Part a. \(0\) points.

Part b. \(P>0.05=5%\Rightarrow Do not reject H_{0}\).

Part c. The data do not provide sufficient evidence to conclude that the population mean point-spread error differs from \(0\)

Step-by-step solution

Part a. Step 1. Given information

The mean point- spread error was found to be \(-0.2\) point with a standard deviation of \(10.9\) points. For a particular game, a point-spread error of \(0\) indicates that the point spread was a perfect estimate of the two teams’ relative abilities.

If, on average, the odds makers are estimating correctly, what is the (population) mean point- spread error?

Part a. Step 2. Calculation

The population mean point-spread error consists \(0\) points, because the perfect estimate is \(0\) points.

Thus, the perfect estimation for the mean point spread error is \(0\) points.

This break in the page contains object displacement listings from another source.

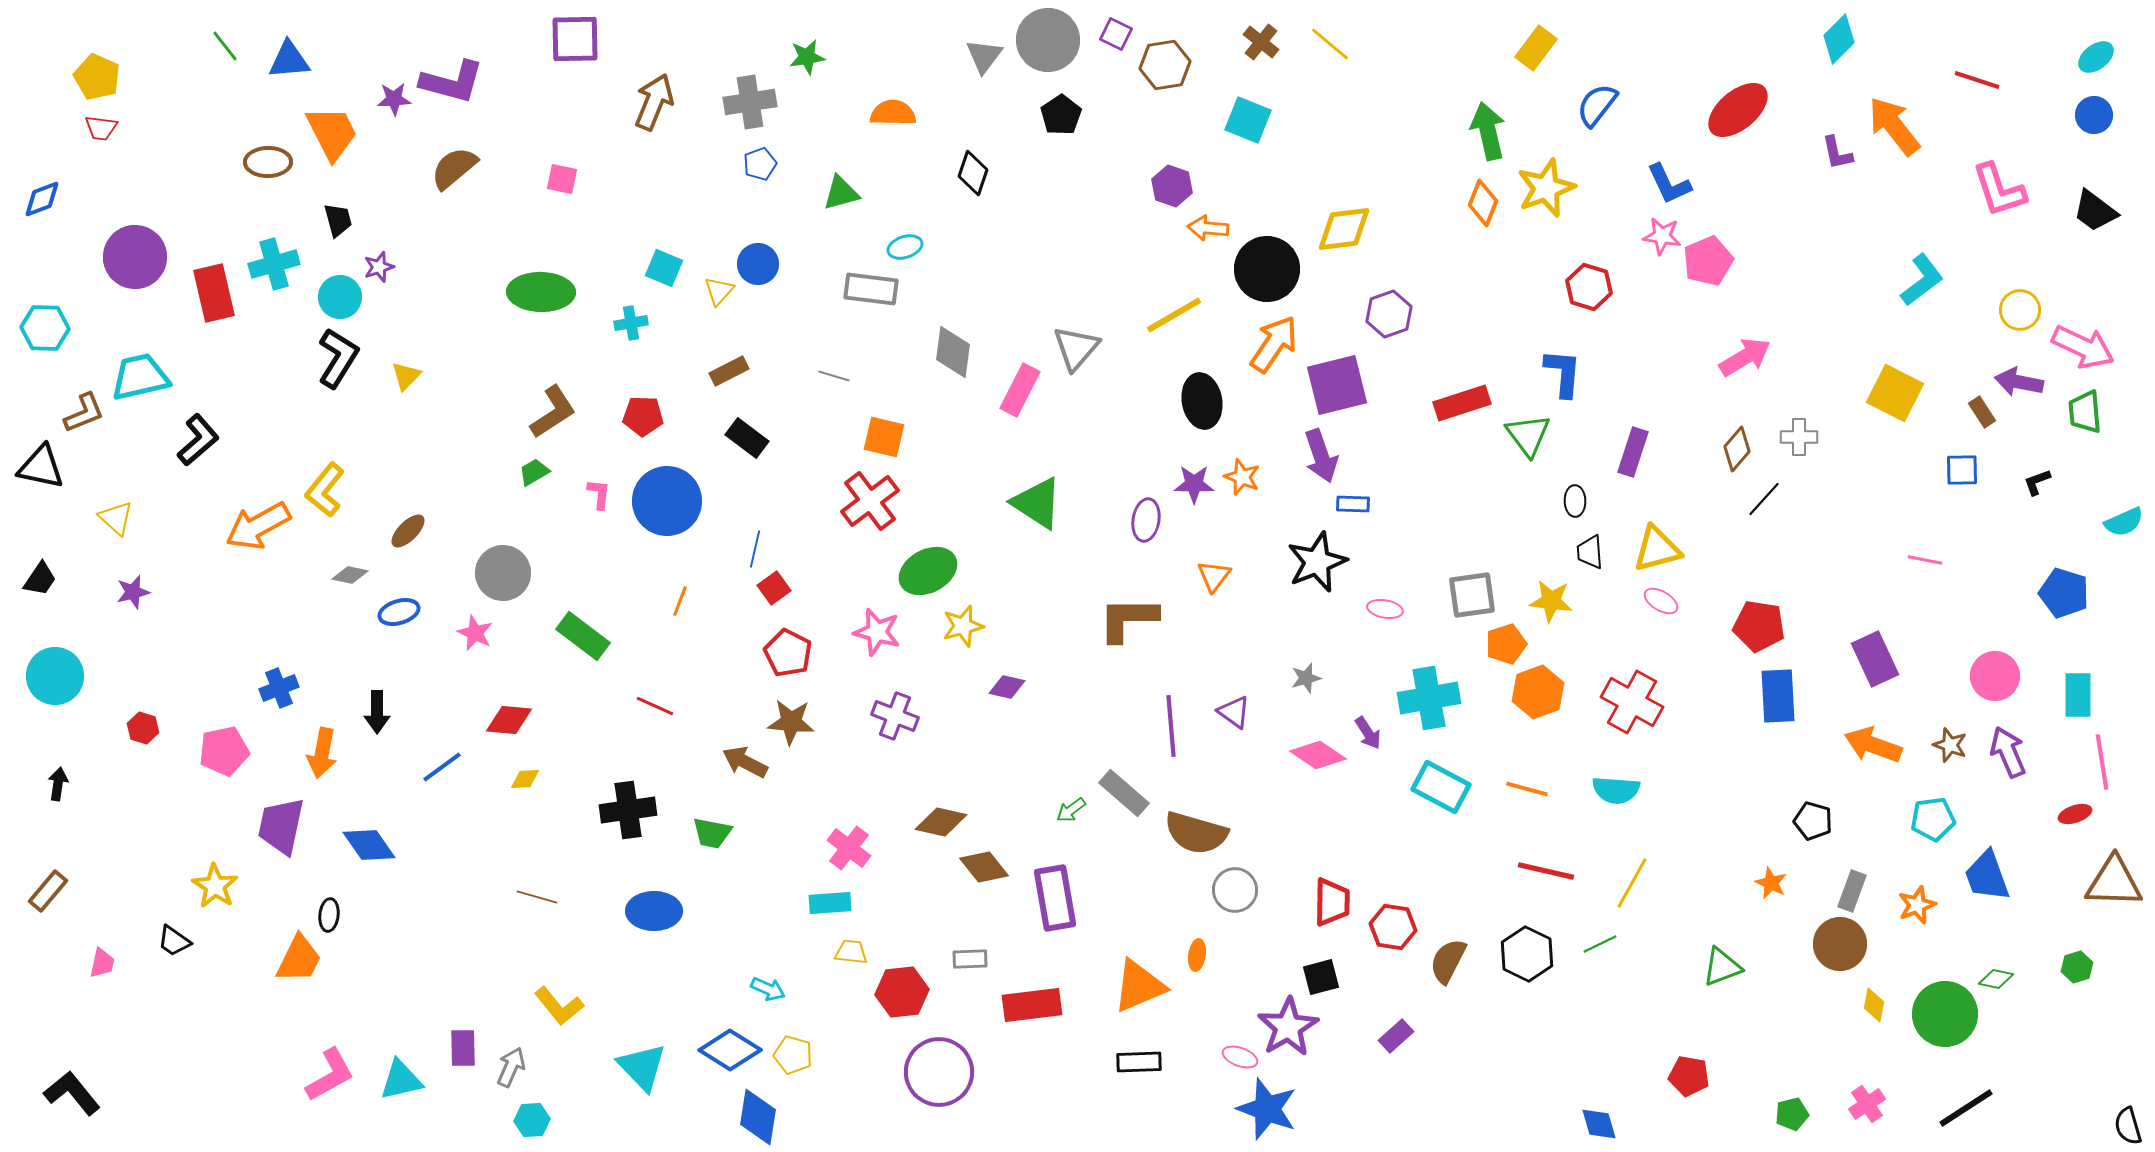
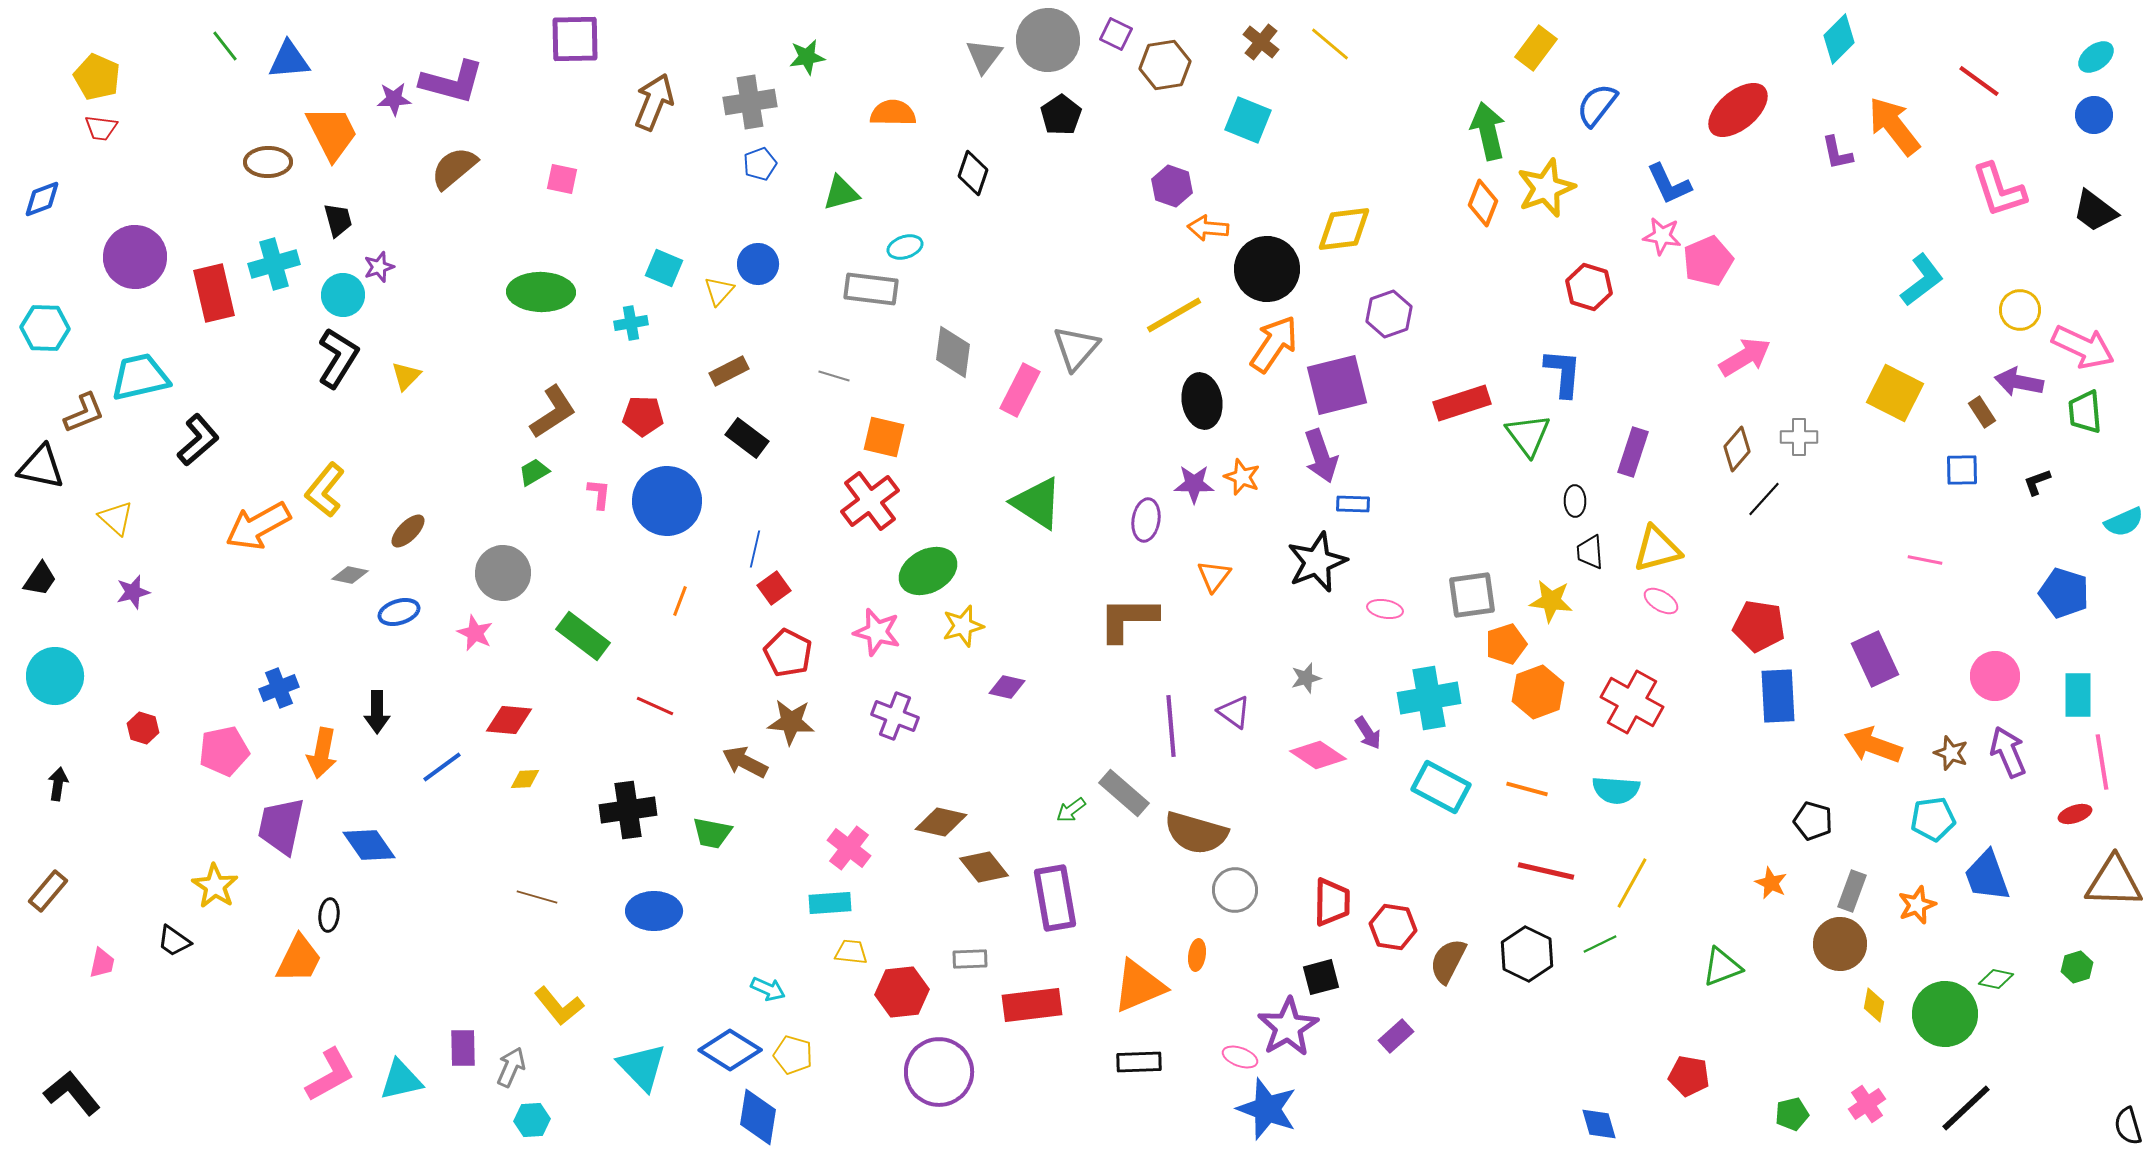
red line at (1977, 80): moved 2 px right, 1 px down; rotated 18 degrees clockwise
cyan circle at (340, 297): moved 3 px right, 2 px up
brown star at (1950, 745): moved 1 px right, 8 px down
black line at (1966, 1108): rotated 10 degrees counterclockwise
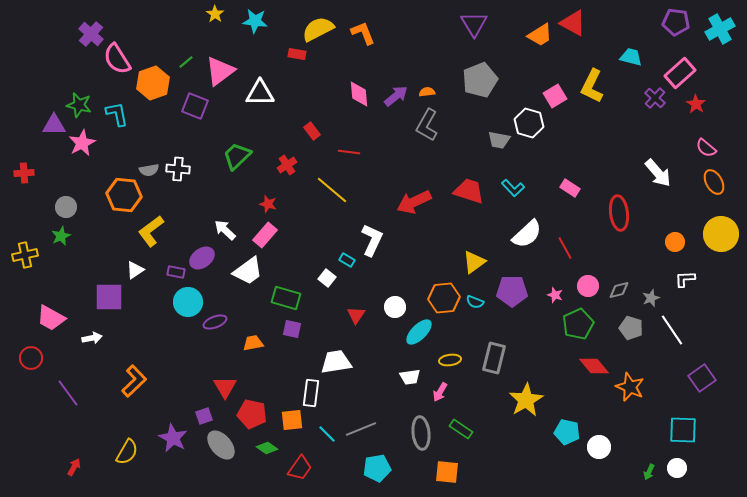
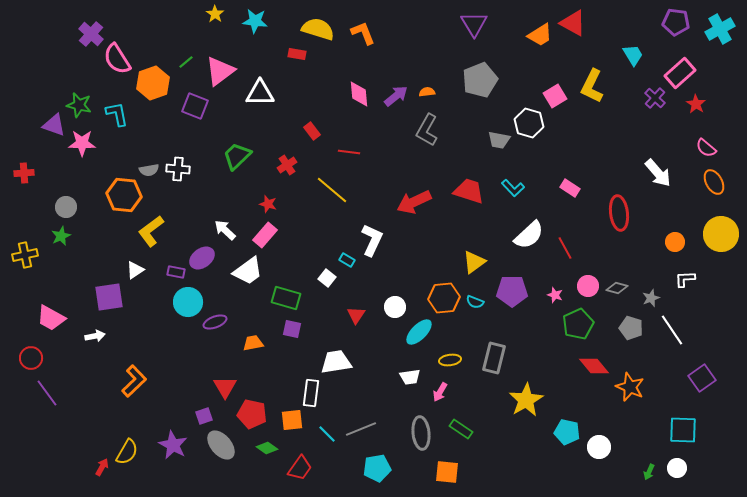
yellow semicircle at (318, 29): rotated 44 degrees clockwise
cyan trapezoid at (631, 57): moved 2 px right, 2 px up; rotated 45 degrees clockwise
purple triangle at (54, 125): rotated 20 degrees clockwise
gray L-shape at (427, 125): moved 5 px down
pink star at (82, 143): rotated 28 degrees clockwise
white semicircle at (527, 234): moved 2 px right, 1 px down
gray diamond at (619, 290): moved 2 px left, 2 px up; rotated 30 degrees clockwise
purple square at (109, 297): rotated 8 degrees counterclockwise
white arrow at (92, 338): moved 3 px right, 2 px up
purple line at (68, 393): moved 21 px left
purple star at (173, 438): moved 7 px down
red arrow at (74, 467): moved 28 px right
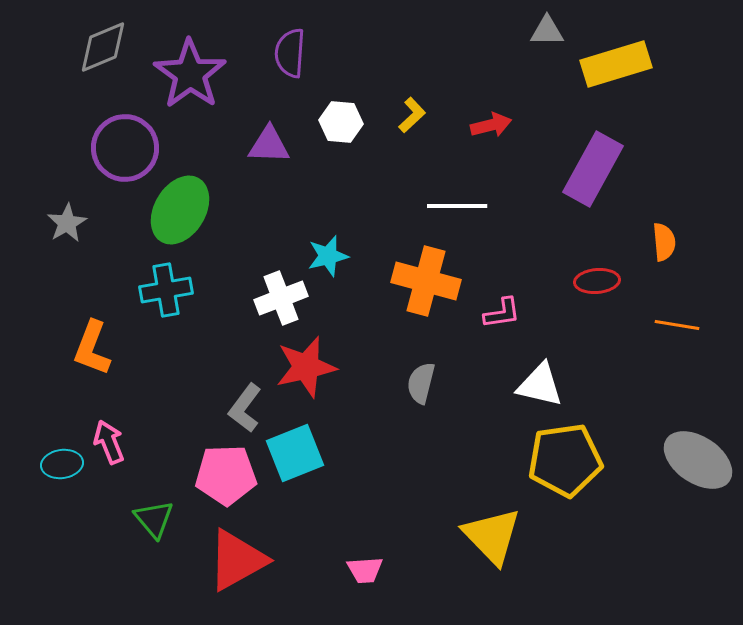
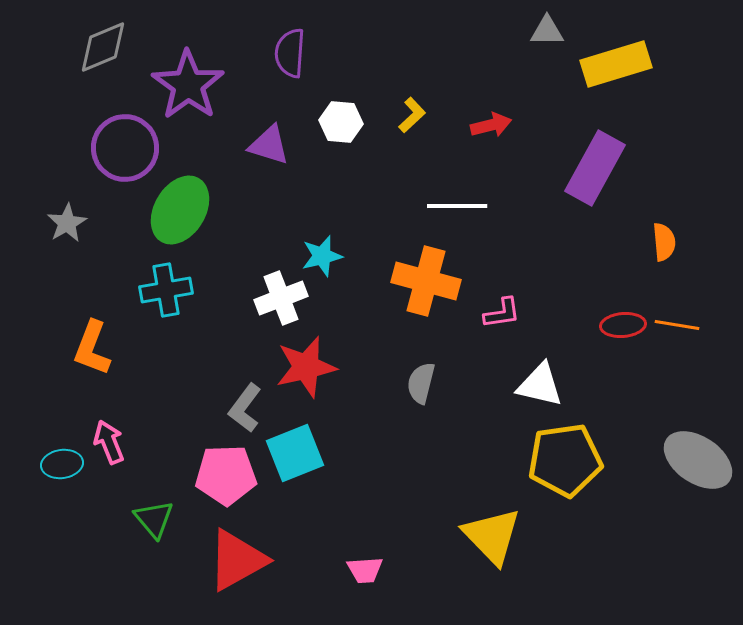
purple star: moved 2 px left, 11 px down
purple triangle: rotated 15 degrees clockwise
purple rectangle: moved 2 px right, 1 px up
cyan star: moved 6 px left
red ellipse: moved 26 px right, 44 px down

Part b. Step 1. Given information

The mean point- spread error was found to be \(-0.2\) point with a standard deviation of \(10.9\) points. For a particular game, a point-spread error of \(0\) indicates that the point spread was a perfect estimate of the two teams’ relative abilities.

Use the data to decide, at the \(5%\) significance level, whether the population mean point spread error differ from \(0\).

Part b. Step 2. Calculation

At the \(5%\) significance level, firstly will use the \(t-\)test (since the sample is very large and thus the distribution is approximately normal):

\(H_{0}:\mu =0\)

\(H_{a}:\mu \neq0\)

Now find the \(t-\)value:

\(t=\frac{-0.2-0}{10.9 / \sqrt{2109}}\approx -0.84\)

Find the corresponding \(P-\)value using table IV:

\(P>2\times 0.10=0.20\)

If the \(P-\)value is smaller than or equal to the significance level, reject the null hypothesis:

\(P>0.05=5%\Rightarrow\) do not reject \(H_{0}\)

Thus, the solution is \(P>0.05=5%\Rightarrow\) do not reject \(H_{0}\) .

Part c. Step 1. Explanation

The data do not provide sufficient evidence to conclude that the population mean point-spread error differs from \(0\).